▶ **Records contained in a dataset**
----

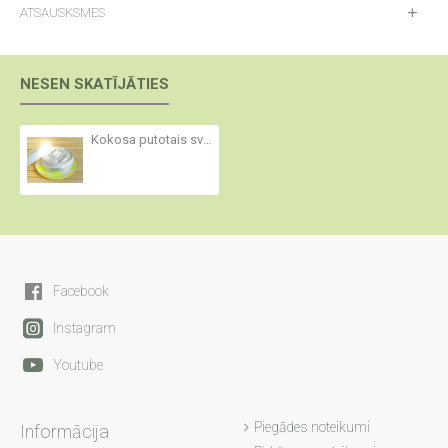
ATSAUSKSMES
NESEN SKATĪJĀTIES
Kokosa putotais sviests ar SPF 20
Facebook
Instagram
Youtube
Piegādes noteikumi
Informācija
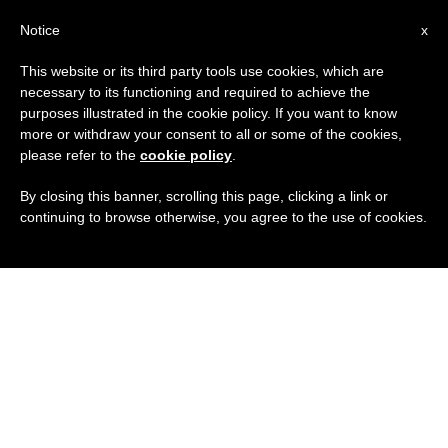
IT
Notice
x
This website or its third party tools use cookies, which are
necessary to its functioning and required to achieve the
purposes illustrated in the cookie policy. If you want to know
more or withdraw your consent to all or some of the cookies,
please refer to the
cookie policy
.
By closing this banner, scrolling this page, clicking a link or
continuing to browse otherwise, you agree to the use of cookies.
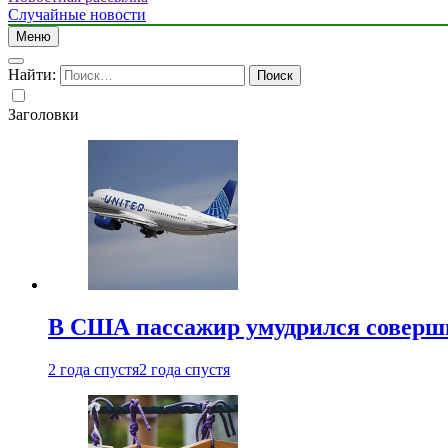
Случайные новости
Меню
Найти:
Заголовки
В США пассажир умудрился совершит
2 года спустя
2 года спустя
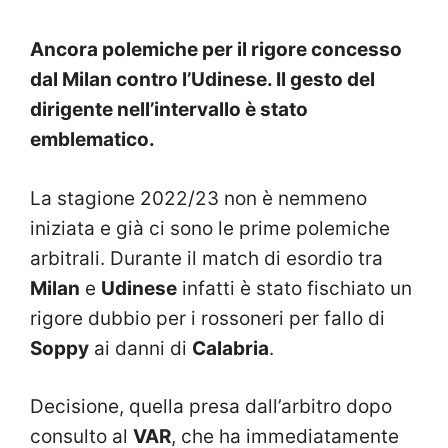
Ancora polemiche per il rigore concesso
dal Milan contro l’Udinese. Il gesto del
dirigente nell’intervallo è stato
emblematico.
La stagione 2022/23 non è nemmeno
iniziata e già ci sono le prime polemiche
arbitrali. Durante il match di esordio tra
Milan
e
Udinese
infatti è stato fischiato un
rigore dubbio per i rossoneri per fallo di
Soppy
ai danni di
Calabria
.
Decisione, quella presa dall’arbitro dopo
consulto al
VAR
, che ha immediatamente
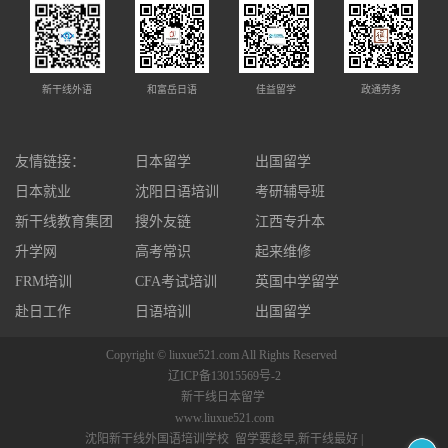
新干线外语
和富岳日语
佳益留学
政通劳务
友情链接：
日本留学
出国留学
日本就业
沈阳日语培训
考研辅导班
新干线教育集团
搜外友链
江西专升本
升学网
高考常识
起来维修
FRM培训
CFA考试培训
英国中学留学
赴日工作
日语培训
出国留学
Copyright © liuxue521.com All Rights Reserved
辽ICP备13015569号-2
新干线日本留学
www.liuxue521.com
沈阳新干线外国语培训学校 留学要趁早,新干线最好 |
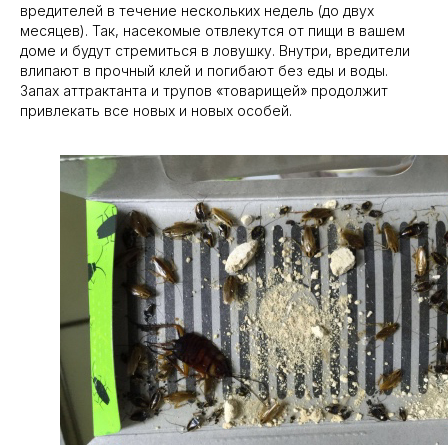
вредителей в течение нескольких недель (до двух
месяцев). Так, насекомые отвлекутся от пищи в вашем
доме и будут стремиться в ловушку. Внутри, вредители
влипают в прочный клей и погибают без еды и воды.
Запах аттрактанта и трупов «товарищей» продолжит
привлекать все новых и новых особей.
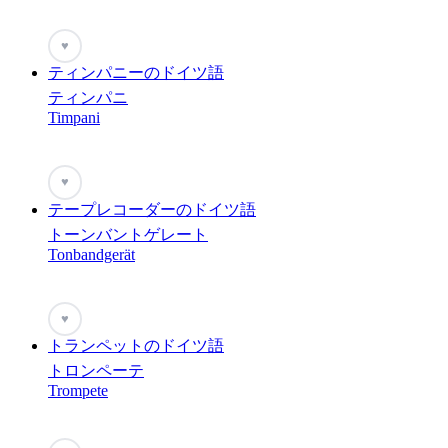
♥
ティンパニーのドイツ語
ティンパニ
Timpani
♥
テープレコーダーのドイツ語
トーンバントゲレート
Tonbandgerät
♥
トランペットのドイツ語
トロンペーテ
Trompete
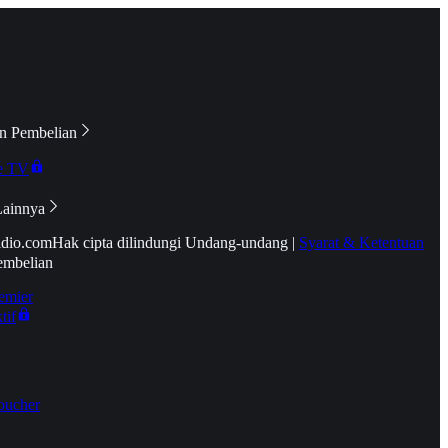
n Pembelian
e TV
Lainnya
idio.com
Hak cipta dilindungi Undang-undang
|
Syarat & Ketentuan
embelian
emier
tif
oucher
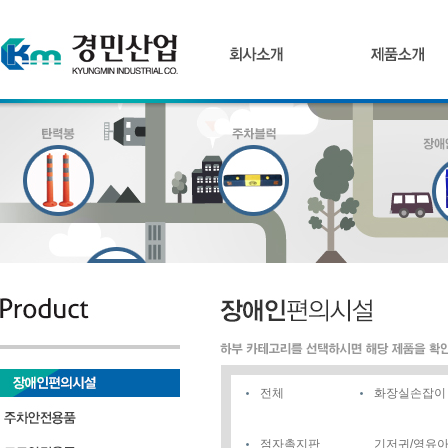
전체
화장실손잡이
점자촉지판
기저귀/영유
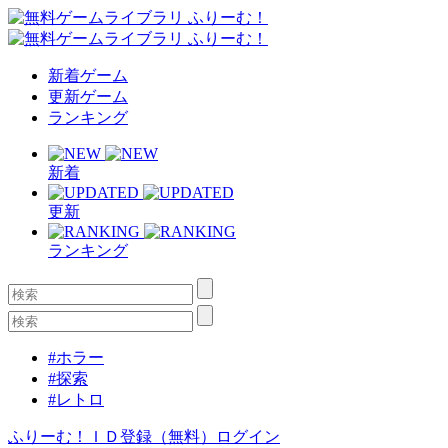
新着ゲーム
更新ゲーム
ランキング
新着
更新
ランキング
#ホラー
#探索
#レトロ
ふりーむ！ＩＤ登録（無料）
ログイン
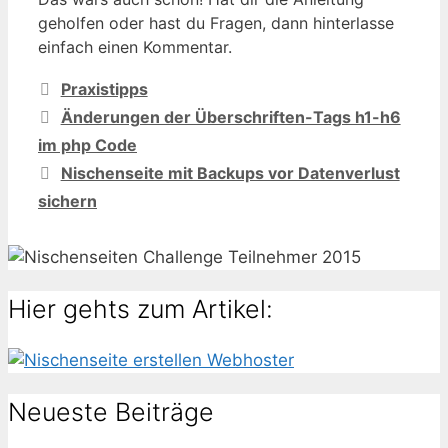
geholfen oder hast du Fragen, dann hinterlasse
einfach einen Kommentar.
Kategorien
Praxistipps
Änderungen der Überschriften-Tags h1-h6
im php Code
Nischenseite mit Backups vor Datenverlust
sichern
Hier gehts zum Artikel:
Neueste Beiträge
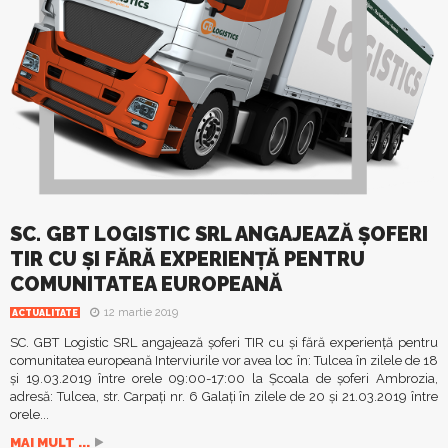
SC. GBT LOGISTIC SRL ANGAJEAZĂ ŞOFERI
TIR CU ŞI FĂRĂ EXPERIENŢĂ PENTRU
COMUNITATEA EUROPEANĂ
12 martie 2019
ACTUALITATE
SC. GBT Logistic SRL angajează şoferi TIR cu şi fără experienţă pentru
comunitatea europeană Interviurile vor avea loc în: Tulcea în zilele de 18
şi 19.03.2019 între orele 09:00-17:00 la Şcoala de şoferi Ambrozia,
adresă: Tulcea, str. Carpaţi nr. 6 Galaţi în zilele de 20 şi 21.03.2019 între
orele...
MAI MULT ...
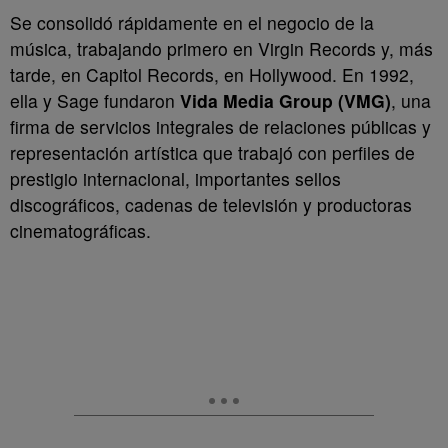
Se consolidó rápidamente en el negocio de la
música, trabajando primero en Virgin Records y, más
tarde, en Capitol Records, en Hollywood. En 1992,
ella y Sage fundaron
Vida Media Group (VMG)
, una
firma de servicios integrales de relaciones públicas y
representación artística que trabajó con perfiles de
prestigio internacional, importantes sellos
discográficos, cadenas de televisión y productoras
cinematográficas.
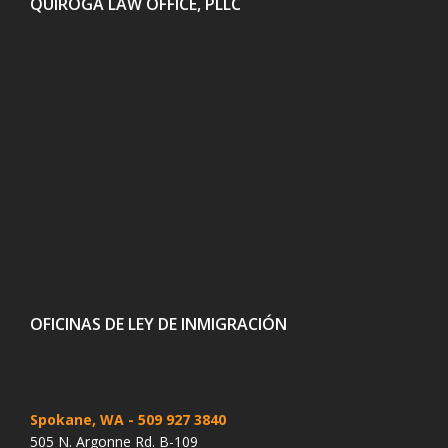
QUIROGA LAW OFFICE, PLLC
OFICINAS DE LEY DE INMIGRACIÓN
Spokane, WA
- 509 927 3840
505 N. Argonne Rd. B-109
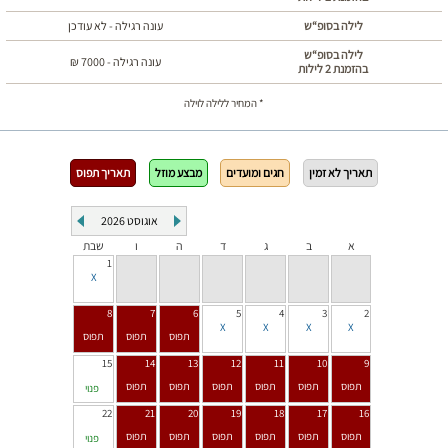
לילה בסופ“ש
עונה רגילה - לא עודכן
לילה בסופ“ש
עונה רגילה -
7000
₪
בהזמנת 2 לילות
* המחיר ללילה לוילה
תאריך לא זמין
חגים ומועדים
מבצע מוזל
תאריך תפוס
אוגוסט
2026
א
ב
ג
ד
ה
ו
שבת
1
8
7
6
5
4
3
2
15
14
13
12
11
10
9
פנוי
22
21
20
19
18
17
16
פנוי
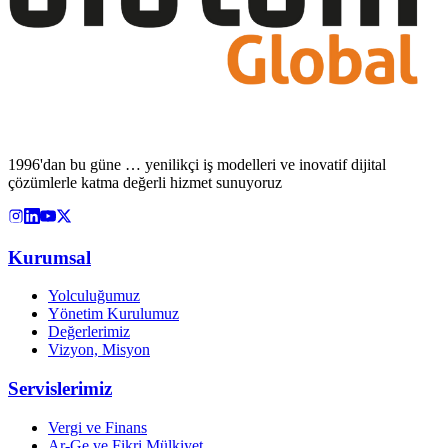
1996'dan bu güne … yenilikçi iş modelleri ve inovatif dijital
çözümlerle katma değerli hizmet sunuyoruz
Kurumsal
Yolculuğumuz
Yönetim Kurulumuz
Değerlerimiz
Vizyon, Misyon
Servislerimiz
Vergi ve Finans
Ar-Ge ve Fikri Mülkiyet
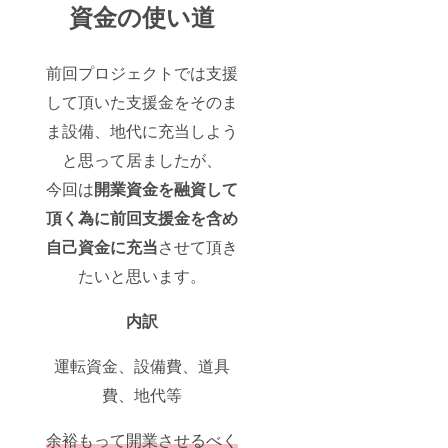
資金の使い道
前回プロジェクトでは支援
して頂いた支援金をそのま
ま設備、地代に充当しよう
と思って居ましたが、
今回は
開業資金を融資して
頂く為に前回支援金を含め
自己資金に充当
させて頂き
たいと思います。
内訳
運転資金、設備費、道具
費、地代等
余裕もって開業させるべく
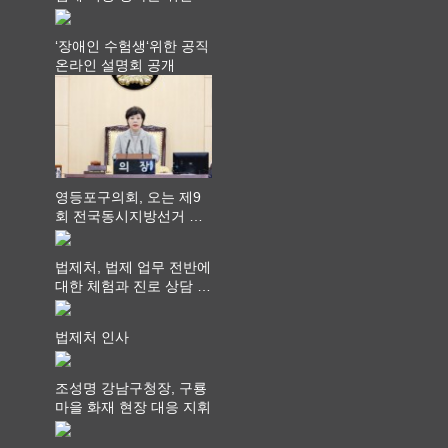
라권 현장설명회 개최
‘장애인 수험생‘위한 공직
온라인 설명회 공개
영등포구의회, 오는 제9
회 전국동시지방선거 ‧
"공직사회는 어느 때보다
공정하고 책임 있는 자세
법제처, 법제 업무 전반에
를 지켜야 할 것"
대한 체험과 진로 상담 기
회 제공
법제처 인사
조성명 강남구청장, 구룡
마을 화재 현장 대응 지휘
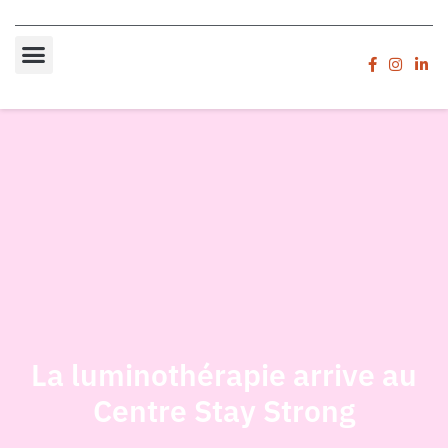
La luminothérapie arrive au
Centre Stay Strong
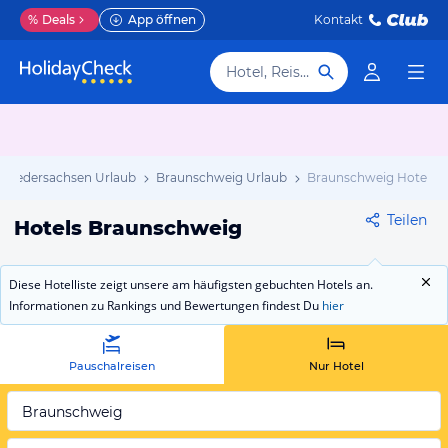
%
Deals
App öffnen
Kontakt
Hotel, Reiseziel
Niedersachsen Urlaub
Braunschweig Urlaub
Braunschweig Hotels
Teilen
Hotels Braunschweig
Diese Hotelliste zeigt unsere am häufigsten gebuchten Hotels an.
Informationen zu Rankings und Bewertungen findest Du
hier
Pauschalreisen
Nur Hotel
Braunschweig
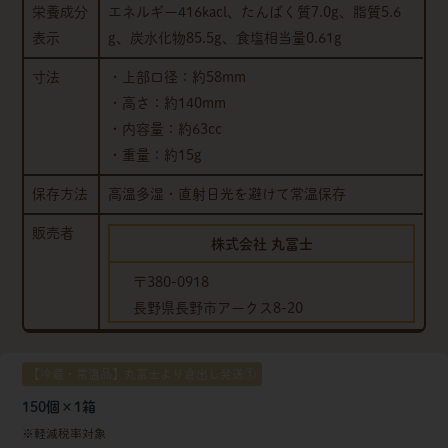
栄養成分
エネルギー416kacl、たんぱく質7.0g、脂質5.6
表示
g、炭水化物85.5g、食塩相当量0.61g
寸法
・上部口径：約58mm
・高さ：約140mm
・内容量：約63cc
・重量：約15g
保存方法
高温多湿・直射日光を避けて常温保存
販売者
株式会社 丸冨士
〒380-0918
長野県長野市アークス8-20
【冷蔵・常温品】丸冨士より倉出し発送①
150個×1箱
軽減税率対象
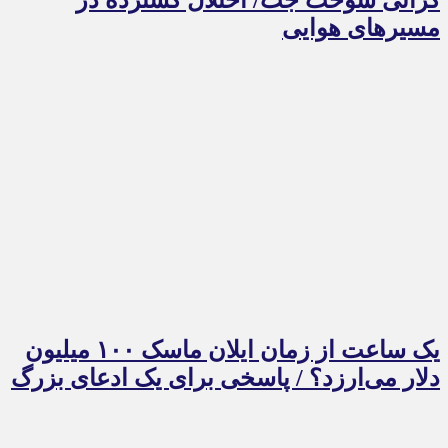
مسیرهای هوایی
یک ساعت از زمان ایلان ماسک ۱۰۰ میلیون
دلار می‌ارزد؟ / پاسخی برای یک ادعای بزرگ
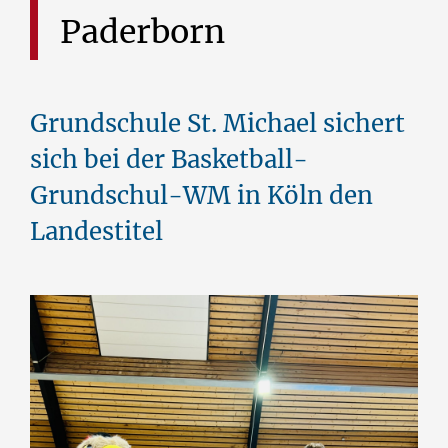
Paderborn
Grundschule St. Michael sichert
sich bei der Basketball-
Grundschul-WM in Köln den
Landestitel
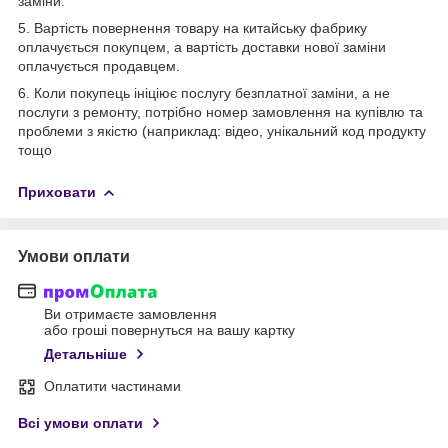
заміни.
5. Вартість повернення товару на китайську фабрику
оплачується покупцем, а вартість доставки нової заміни
оплачується продавцем.
6. Коли покупець ініціює послугу безплатної заміни, а не
послуги з ремонту, потрібно номер замовлення на купівлю та
проблеми з якістю (наприклад: відео, унікальний код продукту
тощо
Приховати
Умови оплати
Ви отримаєте замовлення
або гроші повернуться на вашу картку
Детальніше
Оплатити частинами
Всі умови оплати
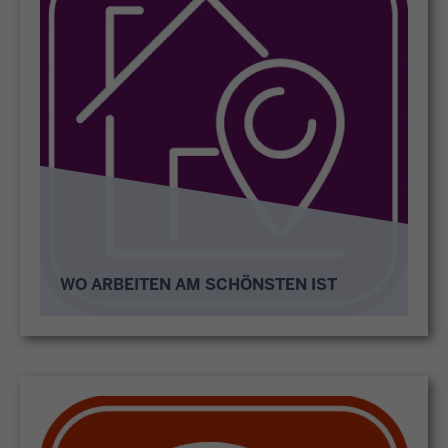
WO ARBEITEN AM SCHÖNSTEN IST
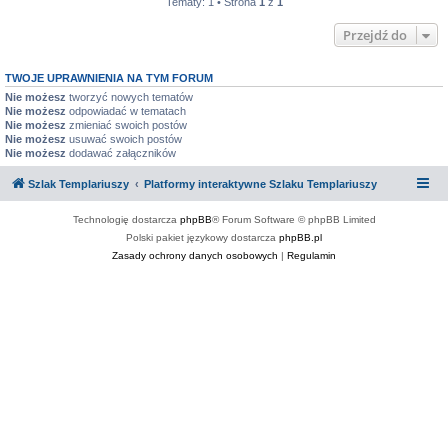
Tematy: 1 • Strona
1
z
1
Przejdź do
TWOJE UPRAWNIENIA NA TYM FORUM
Nie możesz
tworzyć nowych tematów
Nie możesz
odpowiadać w tematach
Nie możesz
zmieniać swoich postów
Nie możesz
usuwać swoich postów
Nie możesz
dodawać załączników
Szlak Templariuszy
Platformy interaktywne Szlaku Templariuszy
Technologię dostarcza
phpBB
® Forum Software © phpBB Limited
Polski pakiet językowy dostarcza
phpBB.pl
Zasady ochrony danych osobowych
|
Regulamin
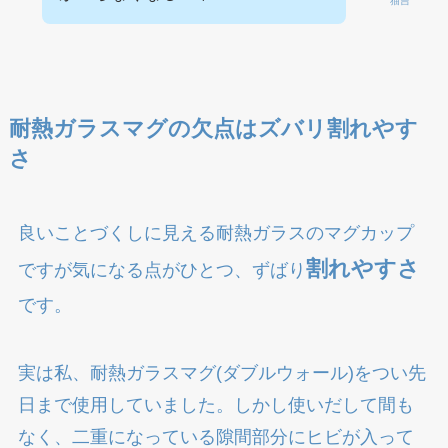
猫吉
耐熱ガラスマグの欠点はズバリ割れやす
さ
良いことづくしに見える耐熱ガラスのマグカップ
割れやすさ
ですが気になる点がひとつ、ずばり
です。
実は私、耐熱ガラスマグ(ダブルウォール)をつい先
日まで使用していました。しかし使いだして間も
なく、二重になっている隙間部分にヒビが入って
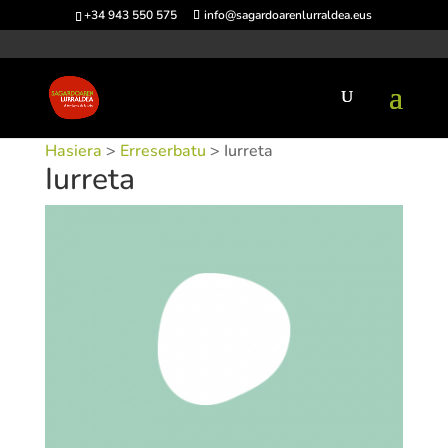
+34 943 550 575
info@sagardoarenlurraldea.eus
Hasiera
>
Erreserbatu
> Iurreta
Iurreta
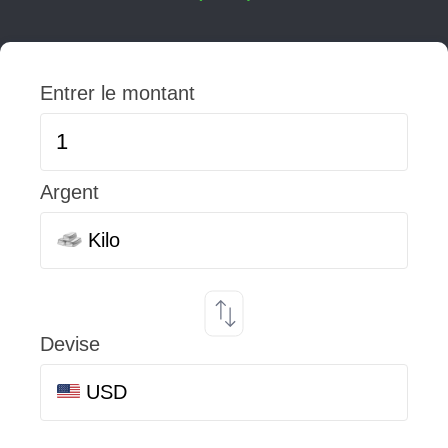
Entrer le montant
Argent
Kilo
Devise
USD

----

▶ **PROBLEM DESCRIPTION**
Scan the lines above for the word "Hotels". Return each one that has it.

▶ **ANSWER FOR THIS EXERCISE**
Braunschweig Hotels
Hotels Braunschweig
Diese Hotelliste zeigt unsere am häufigsten gebuchten Hotels an.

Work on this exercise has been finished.